While it would be natural to assume that the next best alternative to a successful appeal would be for the CMA either to make a new standalone reference under its wider section 131 powers or to start again and publish a new market study notice, either course of action appears to be blocked.   As noted above, the fact that the CMA has made a market study notice in relation to mobile browsers and cloud gaming (ie the “matter specified” in that market study notice) means that the procedure specified in sections 131A and 131B applies and a standalone reference is excluded.  Although the CAT accepted that the CMA would have the vires to issue a “fresh” market study notice that built on an earlier notice, issuing one on the same matter as a previous notice (as would be the case here), in the absence of a change of circumstances, may in the CAT’s view be challengeable on other public law grounds.

Given this, the CMA will no doubt be closely scrutinising the CAT’s suggestions in the judgment itself for resolving what it accepted was an “undesirable” outcome that “without good reason” constrained the CMA’s ability to make a reference. While the CAT’s guidance is (possibly intentionally) somewhat gnomic, it appears to suggest that, by purporting to issue a decision not to make a reference that was on its face categorical but in reality was subject to the qualifications that were set out in the CMA’s Interim Report, the CMA acted unlawfully.

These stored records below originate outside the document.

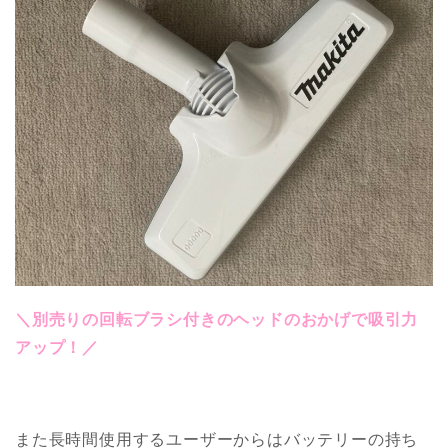
＼別売りの回転ブラシ付きのヘッドのおかげで吸引力
アップ！／
また長時間使用するユーザーからはバッテリーの持ち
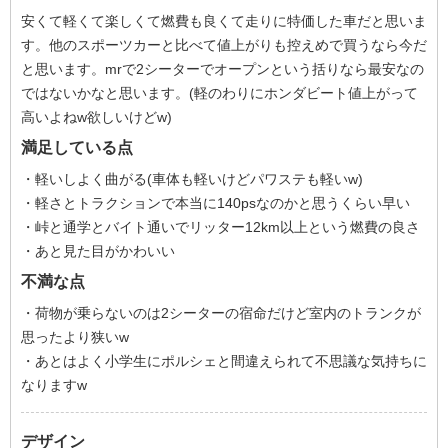
安くて軽くて楽しくて燃費も良くて走りに特価した車だと思いま
す。他のスポーツカーと比べて値上がりも控えめで買うなら今だ
と思います。mrで2シーターでオープンという括りなら最安なの
ではないかなと思います。(軽のわりにホンダビート値上がって
高いよねw欲しいけどw)
満足している点
・軽いしよく曲がる(車体も軽いけどパワステも軽いw)
・軽さとトラクションで本当に140psなのかと思うくらい早い
・峠と通学とバイト通いでリッター12km以上という燃費の良さ
・あと見た目がかわいい
不満な点
・荷物が乗らないのは2シーターの宿命だけど室内のトランクが
思ったより狭いw
・あとはよく小学生にポルシェと間違えられて不思議な気持ちに
なりますw
デザイン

Specifically, the CAT indicated that “In concluding that the test for making a market investigation reference (…) was met but in declining to make such a reference only in the expectation of receiving further powers on the basis of a preliminary and (as it transpired) mistaken view of the potential for intervention, it might well be said that the CMA erred in law and/or took into account immaterial considerations”.

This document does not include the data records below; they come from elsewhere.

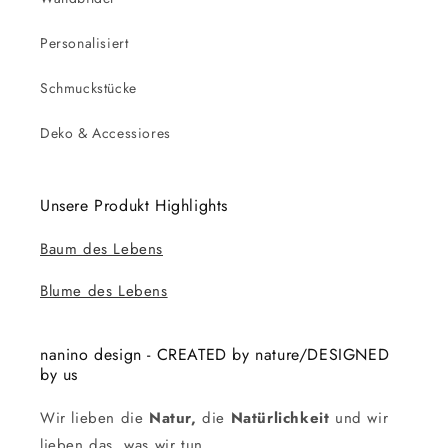
Personalisiert
Schmuckstücke
Deko & Accessiores
Unsere Produkt Highlights
Baum des Lebens
Blume des Lebens
nanino design - CREATED by nature/DESIGNED
by us
Wir lieben die
Natur,
die
Natürlichkeit
und wir
lieben das, was wir tun.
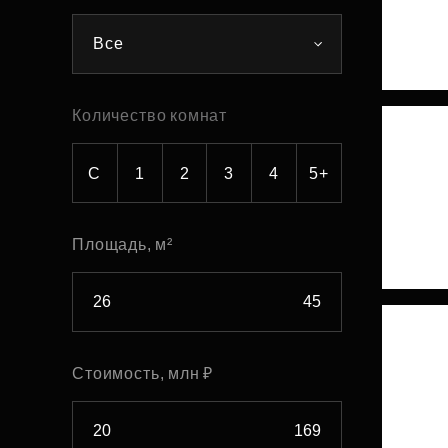
Рефинансирование
Все
Количество комнат
С
1
2
3
4
5+
Площадь, м²
Стоимость, млн ₽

In other words, the CMA “did not have the option to decide not to make a reference at all with a reservation entitling it to revisit that decision at a later date”. Presumably, if the decision not to refer was unlawful and hence void (or the CMA chose to treat it as such), the block on the CMA revising its conclusions created by that decision would be removed and the CMA would be able to proceed with a new market study notice and, ultimately, a new referral. Such a course of action would hardly be quick, however, and would likely be fraught with additional legal uncertainty.

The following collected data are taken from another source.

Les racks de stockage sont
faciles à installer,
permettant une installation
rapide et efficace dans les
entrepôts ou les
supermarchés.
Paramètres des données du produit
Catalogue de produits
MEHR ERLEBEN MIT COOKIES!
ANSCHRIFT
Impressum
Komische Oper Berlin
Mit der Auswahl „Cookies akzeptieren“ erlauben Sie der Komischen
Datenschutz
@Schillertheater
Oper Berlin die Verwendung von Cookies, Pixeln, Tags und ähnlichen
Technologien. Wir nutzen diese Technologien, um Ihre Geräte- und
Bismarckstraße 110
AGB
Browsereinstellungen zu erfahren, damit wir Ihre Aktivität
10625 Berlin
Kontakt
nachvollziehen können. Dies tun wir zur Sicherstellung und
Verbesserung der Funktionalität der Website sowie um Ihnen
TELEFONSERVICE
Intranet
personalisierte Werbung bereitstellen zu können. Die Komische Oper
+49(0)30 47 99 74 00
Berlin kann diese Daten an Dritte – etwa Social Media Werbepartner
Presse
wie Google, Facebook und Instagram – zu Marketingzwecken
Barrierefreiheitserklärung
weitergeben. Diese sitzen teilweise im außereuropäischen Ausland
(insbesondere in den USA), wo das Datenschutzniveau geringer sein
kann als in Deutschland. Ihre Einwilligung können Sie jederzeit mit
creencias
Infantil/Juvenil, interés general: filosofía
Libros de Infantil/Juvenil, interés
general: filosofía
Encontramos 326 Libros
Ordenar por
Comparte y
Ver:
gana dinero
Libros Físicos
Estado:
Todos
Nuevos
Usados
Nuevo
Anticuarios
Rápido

Fortunately for the CMA, the bill that promises finally to grant the CMA its long-awaited regulatory powers will also repeal the six-month time limit that was the authority’s undoing in this case. In the Government’s consultation document on its latest wide-ranging reforms to the competition and consumer regimes, entitled Reforming Competition and Consumer Policy, which was published in July 2021, it proposed removing the requirement to consult on market investigation references within the first six months of a market study, on the grounds that “the current statutory process for consulting on market investigation references (…) is unduly restrictive and does not materially speed up the making of a market investigation reference”. The Government confirmed in April 2022 that it would take this forward. There could be no better confirmation than the outcome of this case that the Government’s position was justified.

Although the Government’s plans to bring forward the bill to implement this proposal were confirmed in the Queen’s Speech on 10 May 2022 and in the Autumn Statement, at the time of writing, the draft bill has still not been published. In an irony that will not have been lost to the CMA, that same bill (the Digital Markets, Competition and Consumer Bill) will finally grant it the regulatory powers that were its original basis for deciding not to make a market investigation in this case. Assuming the bill finally makes it into Parliament this year, it remains possible that the CMA will simply abandon its market investigation altogether and take forward its work under its regulatory powers, as it originally intended. If it does so, the main value of this case may be to serve as a salutary lesson of the unexpected consequences of legislating for binding timetables for competition investigations and, more widely, the importance of good government for the entire administrative ecosystem.